The Spectator

Letters | 14 January 2016

Plus: Before virtue signalling, and the art of discreet belching

issue 16 January 2016

Borderline case

Sir: Alex Massie (‘The painful truth for Ruth’, 9 January) correctly identifies the challenges facing the Scottish Conservatives. But he is wrong to say it will ‘never’ be the moment for a Tory revival. Tax devolution is a game-changer. For the first time in years, the Conservative party gets to fight a Scottish battle on its strengths of economic competence; meanwhile, the SNP finally gets to demonstrate how to eliminate austerity and raise public spending — all without raising taxes. (In a low oil-price environment.)

Toxic Tories? Not half as toxic as Labour are now. Post-referendum, voter positions are deeply entrenched and a party that can’t even agree on the basics (the Union, tax credits, Trident) is rightly held in contempt. Corbyn’s arrival hasn’t exactly diminished the London-centric image, either. The referendum was won by just 400,000 votes; the Scottish Conservatives are pulling in more than that while barely out of first gear. The further devolution goes, the greater the opportunities.
Sanjoy Sen
Aberdeen

Charitable assessments

Sir: As chief executive of an independent charitable foundation, I concur with Harriet Sergeant’s recommendations (‘How to spot a charity snake’, 2 January). What was so depressing about the Kids Company story is that we and other funders have always believed that funding in the charity sector must be held to normal standards of scrutiny: there is no reason to fund substandard work in an environment abounding with small but mighty charities which are well governed.

Harriet’s central challenge — ‘How do you know if a charity is changing lives?’ — is one that we ask ourselves every day. Our regional grant managers visit charities week in, week out, to find out who and how many use the charity, meeting beneficiaries directly, and asking for evidence of effectiveness now and over the long term. If only the government had been anywhere near as robust in its assessment of Kids Company.

As Harriet also says, ‘Small, local charities are often the best way of helping troubled people who have been let down by the state.’ We must keep asking searching questions of any charity, but our belief is that doing so will help to restore faith in a resilient and much relied-upon sector.
Paul Streets OBE
Lloyds Bank Foundation for England and Wales, London SE1

A fitting end

Sir: John Peake’s letter (9 January) on Charles Moore’s sad loss of his hunter brought to mind a painful experience of my own. One autumn morning in 1959 my mother and I (aged eight) were out cubbing when suddenly her horse, Mary Cockerby, collapsed and died of a heart attack.

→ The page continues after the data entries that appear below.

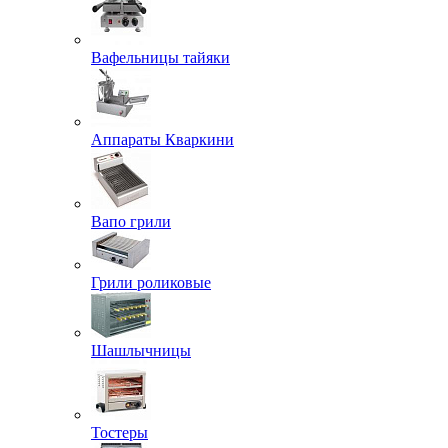
Вафельницы тайяки
Аппараты Кваркини
Вапо грили
Грили роликовые
Шашлычницы
Тостеры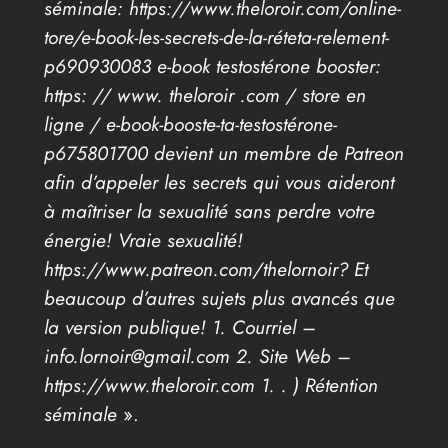
séminale: https://www.theloroir.com/online-
tore/e-book-les-secrets-de-la-réteta-relement-
p690930083 e-book testostérone booster:
https: // www. theloroir .com / store en
ligne / e-book-booste-ta-testostérone-
p675801700 devient un membre de Patreon
afin d’appeler les secrets qui vous aideront
à maîtriser la sexualité sans perdre votre
énergie! Vraie sexualité!
https://www.patreon.com/thelornoir? Et
beaucoup d’autres sujets plus avancés que
la version publique! 1. Courriel –
info.lornoir@gmail.com 2. Site Web –
https://www.theloroir.com 1. . ) Rétention
séminale
».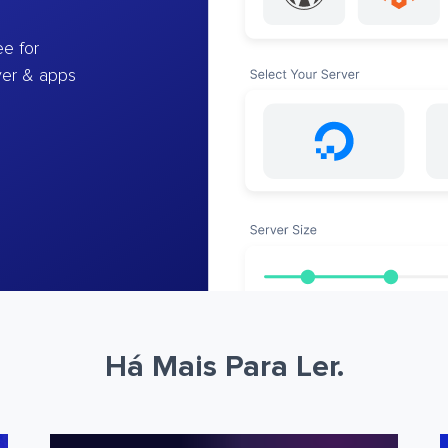
e for
ver & apps
Há Mais Para Ler.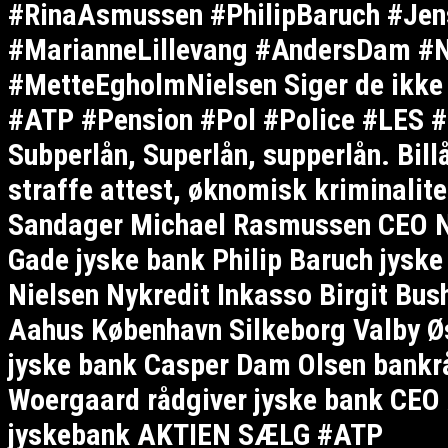
#RinaAsmussen #PhilipBaruch #Jen
#MarianneLillevang #AndersDam #Ni
#MetteEgholmNielsen Siger de ikke v
#ATP #Pension #Pol #Police #LES #L
Subperlån, Superlån, supperlån. Bill
straffe attest, øknomisk kriminalit
Sandager Michael Rasmussen CEO Ny
Gade jyske bank Philip Baruch jysk
Nielsen Nykredit Inkasso Birgit Bus
Aahus København Silkeborg Valby Øs
jyske bank Casper Dam Olsen bankrå
Woergaard rådgiver jyske bank CEO 
jyskebank AKTIEN SÆLG #ATP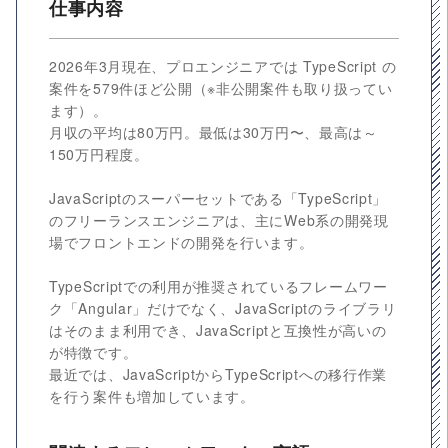
仕事内容
2026年3月現在、プロエンジニアでは TypeScript の
案件を579件ほど公開（※非公開案件も取り扱ってい
ます）。
月収の平均は80万円。最低は30万円〜、最高は～
150万円程度。
JavaScriptのスーパーセットである「TypeScript」
のフリーランスエンジニアは、主にWeb系の開発現
場でフロントエンドの開発を行います。
TypeScriptでの利用が推奨されているフレームワー
ク「Angular」だけでなく、JavaScriptのライブラリ
はそのまま利用でき、JavaScriptと互換性が高いの
が特徴です。
最近では、JavaScriptからTypeScriptへの移行作業
を行う案件も増加しています。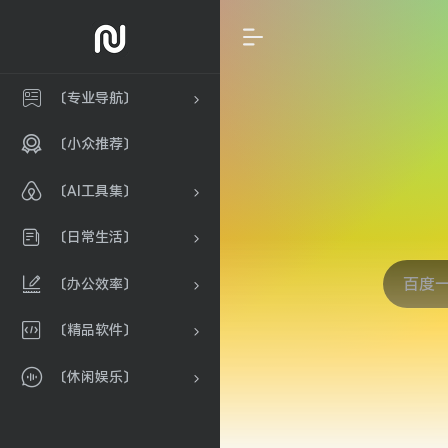
〔专业导航〕
〔小众推荐〕
〔AI工具集〕
〔日常生活〕
〔办公效率〕
〔精品软件〕
〔休闲娱乐〕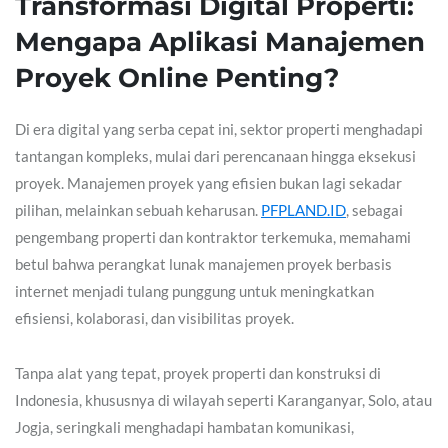
Transformasi Digital Properti:
Mengapa Aplikasi Manajemen
Proyek Online Penting?
Di era digital yang serba cepat ini, sektor properti menghadapi
tantangan kompleks, mulai dari perencanaan hingga eksekusi
proyek. Manajemen proyek yang efisien bukan lagi sekadar
pilihan, melainkan sebuah keharusan.
PFPLAND.ID
, sebagai
pengembang properti dan kontraktor terkemuka, memahami
betul bahwa perangkat lunak manajemen proyek berbasis
internet menjadi tulang punggung untuk meningkatkan
efisiensi, kolaborasi, dan visibilitas proyek.
Tanpa alat yang tepat, proyek properti dan konstruksi di
Indonesia, khususnya di wilayah seperti Karanganyar, Solo, atau
Jogja, seringkali menghadapi hambatan komunikasi,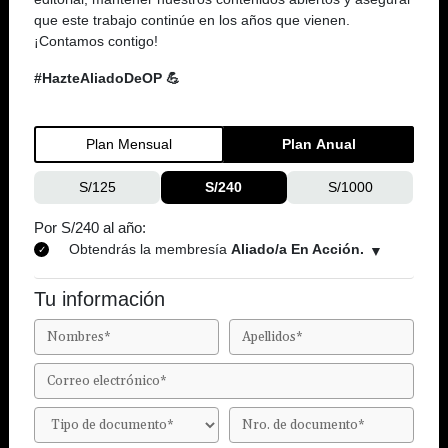
que este trabajo continúe en los años que vienen.
¡Contamos contigo!
#HazteAliadoDeOP 💪
Plan Mensual
Plan Anual
S/125
S/240
S/1000
Por S/240 al año:
Obtendrás la membresía
Aliado/a En Acción.
Tu información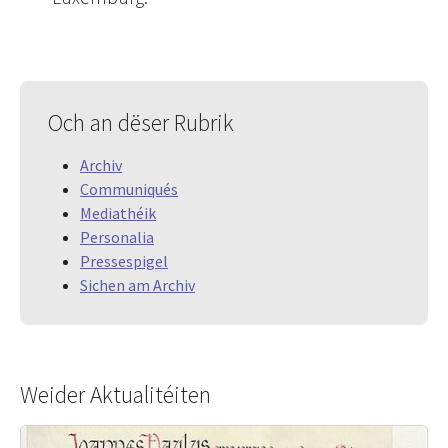
Och an dëser Rubrik
Archiv
Communiqués
Mediathéik
Personalia
Pressespigel
Sichen am Archiv
Weider Aktualitéiten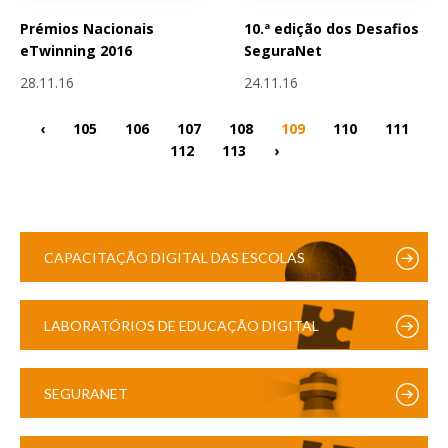
Prémios Nacionais
10.ª edição dos Desafios
eTwinning 2016
SeguraNet
28.11.16
24.11.16
‹
105
106
107
108
109
110
111
112
113
›
CAPACITAÇÃO DIGITAL DAS ESCOLAS
LABORATÓRIOS DE EDUCAÇÃO DIGITAL
SEGURANET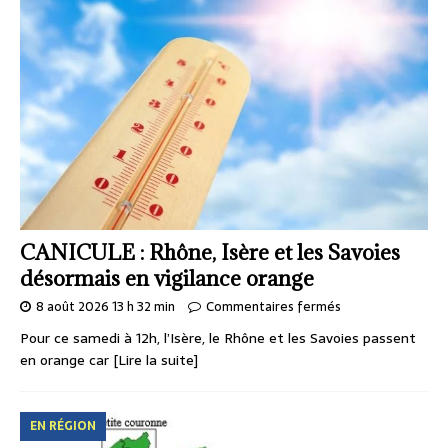
CANICULE : Rhône, Isère et les Savoies
désormais en vigilance orange
8 août 2026 13 h 32 min
Commentaires fermés
Pour ce samedi à 12h, l’Isère, le Rhône et les Savoies passent
en orange car
[Lire la suite]
EN RÉGION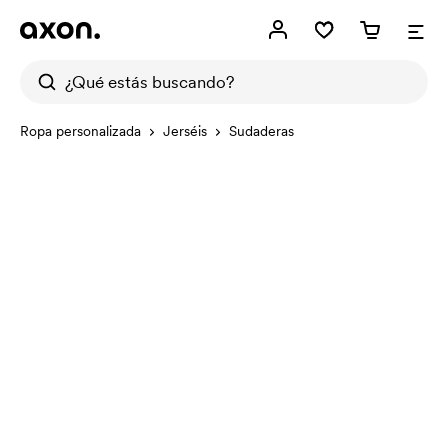
Ropa personalizada
Jerséis
Sudaderas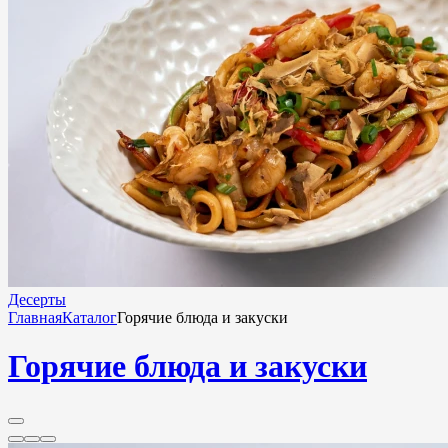
Десерты
Главная
Каталог
Горячие блюда и закуски
Горячие блюда и закуски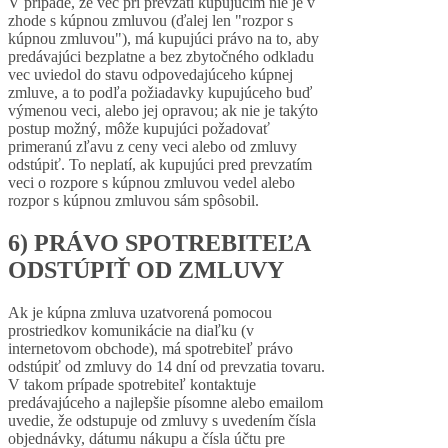
V prípade, že vec pri prevzatí kupujúcim nie je v
zhode s kúpnou zmluvou (ďalej len "rozpor s
kúpnou zmluvou"), má kupujúci právo na to, aby
predávajúci bezplatne a bez zbytočného odkladu
vec uviedol do stavu odpovedajúceho kúpnej
zmluve, a to podľa požiadavky kupujúceho buď
výmenou veci, alebo jej opravou; ak nie je takýto
postup možný, môže kupujúci požadovať
primeranú zľavu z ceny veci alebo od zmluvy
odstúpiť. To neplatí, ak kupujúci pred prevzatím
veci o rozpore s kúpnou zmluvou vedel alebo
rozpor s kúpnou zmluvou sám spôsobil.
6) PRÁVO SPOTREBITEĽA
ODSTÚPIŤ OD ZMLUVY
Ak je kúpna zmluva uzatvorená pomocou
prostriedkov komunikácie na diaľku (v
internetovom obchode), má spotrebiteľ právo
odstúpiť od zmluvy do 14 dní od prevzatia tovaru.
V takom prípade spotrebiteľ kontaktuje
predávajúceho a najlepšie písomne alebo emailom
uvedie, že odstupuje od zmluvy s uvedením čísla
objednávky, dátumu nákupu a čísla účtu pre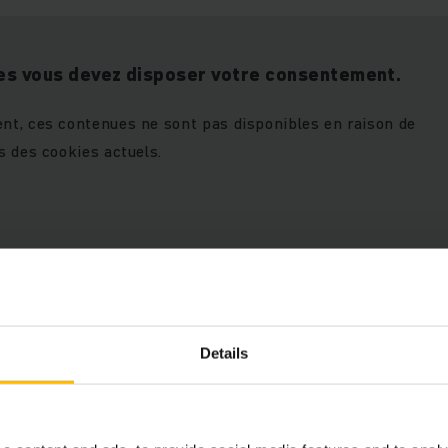
es vous devez disposer votre consentement.
t, ces contenues ne sont pas disponibles en raison de
s des cookies actuels.
ccepter les cookies « marketing
Details
AUTORISE LES COOKIES
ce contenu.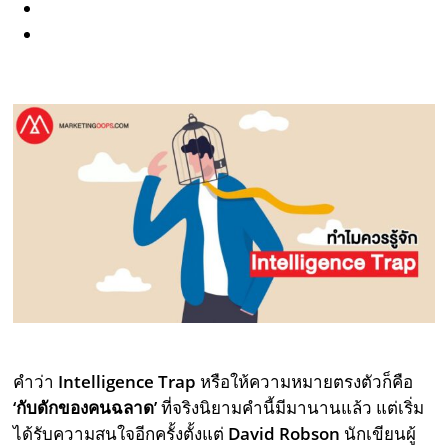
คำว่า
Intelligence Trap
หรือให้ความหมายตรงตัวก็คือ
‘
กับดักของคนฉลาด’
ที่จริงนิยามคำนี้มีมานานแล้ว แต่เริ่ม
ได้รับความสนใจอีกครั้งตั้งแต่
David Robson
นักเขียนผู้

This was a fitting end for a horse who loved her work so much that she would amuse herself in the long summer months by jumping out of the field where the hunters grazed and then back in. She would not have relished a tedious retirement.

As was the custom, my mother donated Mary’s carcass to the hunt kennels. She received a letter of thanks from the Master, paying tribute to ‘the old grey mare’. It comforted us all to know that Mary’s remains nourished the very animals that gave her such good sport as a hunter over some of England’s finest country.

I wonder if Charles Moore received this small solace. I do hope so: then he will know that Tommy continues to live. I think he will understand what I mean.
Julia Pickles
Stratford-upon-Avon

The art of belching

Sir: In Toby Young’s thought-provoking Status Anxiety (9 January), he quotes Mr Chagnon’s description of the Yanomamo Indians’ primitive and undesirable tendencies, which include belching after they eat. A Scottish friend once quoted me an anecdote from north of the Border:

Where ere ye be,
Let your wind go free;
For keeping it in
Was the death of me.

By sticking to this advice I find myself approaching octogenarianism. It is in fact a seldom-aired social accomplishment to submerge the breaking of wind, either post-prandial belching or even emitting de profundis, so that others in proximity remain in blissful ignorance that anything untoward has occurred.
Frank Debenham
Kelso, Scottish Borders

Before ‘virtue signalling’

Sir: James Bartholomew coined the term ‘virtue signalling’ in The Spectator last year. Yet I believe the Oneupmanship guru Stephen Potter identified the practice first. In his 1956 book Potter on America he described how Victor Gollancz told him how ‘the thought of hanging always made him feel uncomfortable and sick since he was a boy, as if this feeling was peculiar and particular to him’. Potter described this as ‘spiritual swank’, but generously absolved his friend, given that he led campaigns to abolish capital punishment.
Tony Percy
Southport, North Carolina

Liberal cowardice

Sir: Over past weeks, Rod Liddle has built up in his column a ‘stupid white liberal’ thesis. But on the whole, liberals cleave to the mantras of political correctness not because they believe them, but because of the dire social as well as professional consequences in liberal circles of not conforming to them. Not so much ‘stupid white liberals’, therefore, as something far more shameful: ‘gutless white liberals’.
Clive Christie
Llanafan, Ceredigion

The first woman

Sir: On what grounds can Amanda Foreman (Diary, 9 January) state that Eve did not exist? Who, then, does she think the first woman was?